Schwartzman was two points from taking the second set. He was one point from grabbing the third. But Thiem kept fighting back and eventually was two points from winning the match while Schwartzman served at 6-5 in the fourth, then again at 5-all in that set’s tiebreaker.
“To be honest, I was over the limit today,” said Thiem, who won his first Grand Slam title in New York in a fifth-set tiebreaker less than a month ago and was pushed to five sets in his fourth-round match in Paris.
The 27-year-old from Austria described himself as “physically and mentally on the edge” on Tuesday.
“To win that match, I should have done it in four,” said Thiem, who was trying to become only the fourth man in the Open era, which began in 1968, to get to at least the semifinals in Paris for five consecutive years. “In the fifth set, he was just a little more fresh and better than me.”
Schwartzman next will face 12-time champion Rafael Nadal or 19-year-old Jannik Sinner of Italy. Their quarterfinal was scheduled for later Tuesday.
Schwartzman beat Nadal at a clay-court tuneup event in Rome last month.
Much earlier Tuesday, this tournament of upsets produced as surprising a women’s semifinalist as could be: Nadia Podoroska, a 23-year-old from Argentina who is ranked 131st and became the first female qualifier to get to the final four at Roland Garros in the Open era.
When she finished beating No. 3 seed Elina Svitolina 6-2, 6-4, Podoroska tossed her racket overhead and jutted her arms in the air.
Afterward, she was asked whether she was pinching herself to make sure it wasn’t all merely a dream.
“No,” Podoroska replied. “I don’t want to wake up.”
In the semifinals, she could face another qualifier in Martina Trevisan of Italy, who also had not won a main draw Grand Slam match before this tournament. Trevisan faced unseeded 19-year-old Iga Swiatek of Poland later Tuesday.
The other women’s quarterfinals are Wednesday: No. 4 seed Sofia Kenin against Danielle Collins in an all-American matchup, and No. 7 Petra Kvitova against Laura Siegemund.

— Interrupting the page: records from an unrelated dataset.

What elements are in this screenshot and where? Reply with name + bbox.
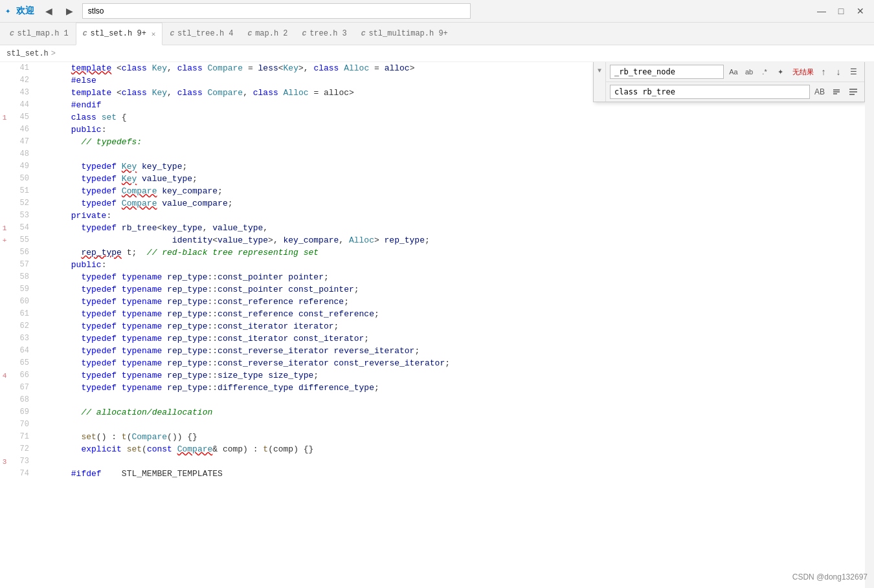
code-line-55: identity<value_type>, key_compare, Alloc…: [41, 234, 865, 246]
tab-bar: C stl_map.h 1 C stl_set.h 9+ ✕ C stl_tre…: [0, 23, 874, 45]
indicator-70: [0, 419, 9, 431]
indicator-73: 3: [0, 455, 9, 468]
indicator-57: [0, 259, 9, 271]
code-line-45: class set {: [41, 111, 865, 124]
forward-button[interactable]: ▶: [62, 3, 78, 19]
indicator-51: [0, 185, 9, 197]
replace-all-icon-btn[interactable]: [846, 85, 860, 99]
line-num-48: 48: [9, 148, 33, 160]
case-sensitive-icon-btn[interactable]: AB: [812, 85, 827, 99]
tab-stl_multimap[interactable]: C stl_multimap.h 9+: [354, 23, 455, 45]
indicator-48: [0, 148, 9, 160]
line-numbers: 41 42 43 44 45 46 47 48 49 50 51 52 53 5…: [9, 62, 38, 588]
tab-close-stl_set[interactable]: ✕: [151, 30, 156, 38]
search-row-2: AB: [606, 82, 864, 102]
search-prev-button[interactable]: ↑: [816, 65, 831, 79]
line-num-56: 56: [9, 246, 33, 259]
tab-map[interactable]: C map.h 2: [241, 23, 295, 45]
whole-word-button[interactable]: ab: [742, 65, 756, 79]
tab-label-tree: tree.h 3: [309, 29, 347, 38]
code-editor[interactable]: ▼ Aa ab .* ✦ 无结果 ↑: [38, 62, 865, 588]
indicator-71: [0, 431, 9, 443]
left-indicators: 1 1 + 4 3: [0, 62, 9, 588]
indicator-45: 1: [0, 111, 9, 124]
code-line-48: [41, 148, 865, 160]
tab-label-stl_map: stl_map.h 1: [17, 29, 69, 38]
breadcrumb-file[interactable]: stl_set.h: [6, 49, 49, 58]
code-line-64: typedef typename rep_type::const_reverse…: [41, 345, 865, 357]
maximize-button[interactable]: □: [833, 3, 849, 19]
code-line-50: typedef Key value_type;: [41, 173, 865, 185]
line-num-54: 54: [9, 222, 33, 234]
search-next-button[interactable]: ↓: [831, 65, 846, 79]
tab-icon-stl_tree: C: [170, 30, 174, 38]
indicator-56: [0, 246, 9, 259]
search-row-1: Aa ab .* ✦ 无结果 ↑ ↓ ☰: [606, 62, 864, 82]
indicator-50: [0, 173, 9, 185]
line-num-66: 66: [9, 369, 33, 382]
indicator-43: [0, 87, 9, 99]
replace-input-field[interactable]: [610, 85, 810, 99]
line-num-43: 43: [9, 87, 33, 99]
main-area: 1 1 + 4 3 41 42 43 44 45: [0, 62, 874, 588]
search-list-button[interactable]: ☰: [846, 65, 860, 79]
line-num-69: 69: [9, 406, 33, 419]
search-expand-arrow[interactable]: ▼: [595, 65, 604, 77]
match-case-button[interactable]: Aa: [726, 65, 741, 79]
code-line-62: typedef typename rep_type::const_iterato…: [41, 320, 865, 332]
tab-label-stl_multimap: stl_multimap.h 9+: [368, 29, 447, 38]
tab-label-map: map.h 2: [255, 29, 287, 38]
line-num-53: 53: [9, 210, 33, 222]
indicator-47: [0, 136, 9, 148]
line-num-61: 61: [9, 308, 33, 320]
indicator-60: [0, 296, 9, 308]
tab-icon-map: C: [248, 30, 252, 38]
regex-button[interactable]: .*: [757, 65, 772, 79]
code-line-53: private:: [41, 210, 865, 222]
line-num-68: 68: [9, 394, 33, 406]
code-line-61: typedef typename rep_type::const_referen…: [41, 308, 865, 320]
tab-label-stl_set: stl_set.h 9+: [90, 29, 146, 38]
tab-stl_map[interactable]: C stl_map.h 1: [3, 23, 76, 45]
search-options: Aa ab .* ✦: [726, 65, 787, 79]
tab-icon-tree: C: [302, 30, 307, 38]
indicator-66: 4: [0, 369, 9, 382]
code-line-57: public:: [41, 259, 865, 271]
breadcrumb: stl_set.h >: [0, 45, 874, 62]
indicator-49: [0, 160, 9, 173]
replace-svg-icon: [832, 87, 841, 96]
code-line-52: typedef Compare value_compare;: [41, 197, 865, 210]
tab-stl_set[interactable]: C stl_set.h 9+ ✕: [76, 23, 163, 45]
replace-icon-btn[interactable]: [829, 85, 844, 99]
address-bar[interactable]: [82, 3, 471, 19]
tab-stl_tree[interactable]: C stl_tree.h 4: [162, 23, 240, 45]
tab-icon-stl_multimap: C: [361, 30, 366, 38]
indicator-72: [0, 443, 9, 455]
scrollbar[interactable]: [865, 62, 874, 588]
search-nav: ↑ ↓ ☰: [816, 65, 860, 79]
line-num-58: 58: [9, 271, 33, 283]
minimize-button[interactable]: —: [813, 3, 830, 19]
indicator-69: [0, 406, 9, 419]
indicator-55: +: [0, 234, 9, 246]
code-line-66: typedef typename rep_type::size_type siz…: [41, 369, 865, 382]
line-num-62: 62: [9, 320, 33, 332]
extra-opt-button[interactable]: ✦: [773, 65, 787, 79]
line-num-60: 60: [9, 296, 33, 308]
code-line-74: #ifdef STL_MEMBER_TEMPLATES: [41, 468, 865, 480]
tab-icon-stl_set: C: [83, 30, 87, 38]
replace-all-svg-icon: [849, 87, 858, 96]
indicator-64: [0, 345, 9, 357]
close-button[interactable]: ✕: [852, 3, 869, 19]
search-input-field[interactable]: [610, 65, 724, 79]
line-num-41: 41: [9, 62, 33, 74]
tab-tree[interactable]: C tree.h 3: [295, 23, 354, 45]
line-num-50: 50: [9, 173, 33, 185]
indicator-67: [0, 382, 9, 394]
back-button[interactable]: ◀: [41, 3, 58, 19]
indicator-63: [0, 332, 9, 345]
code-line-60: typedef typename rep_type::const_referen…: [41, 296, 865, 308]
code-line-56: rep_type t; // red-black tree representi…: [41, 246, 865, 259]
indicator-74: [0, 468, 9, 480]
search-widget: ▼ Aa ab .* ✦ 无结果 ↑: [593, 62, 865, 102]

Collins won her quarterfinal Tuesday against 30th-seeded Ons Jabeur 6-4, 4-6, 6-4.
Podoroska was only the third qualifier to get to the women’s semifinals at any major tournament in the Open era, and the first since Alexandra Stevenson at Wimbledon in 1999.
And to think: Podoroska, who is from the same city in Argentina as soccer superstar Lionel Messi, said she considered quitting tennis altogether a couple of years ago after “too many injuries,” including to her right wrist.
She was off the tour for eight months; her ranking dropped; she didn’t have enough money to travel to tournaments; she split with a coach she’d been working with for a decade.
“I didn’t know what to do,” Podoroska said.
She stuck with it, though, and now has a new team around her, based in Spain. And, by far, the best results of her career.
Svitolina, though, blamed herself for this outcome.
“Lots of things were not going my way,” Svitolina said. “I was not 100 percent mentally on it today, and that was really disappointing.”
AP Tennis Writer Fendrich reported from Washington; AP Sports Writer Pugmire reported from Paris.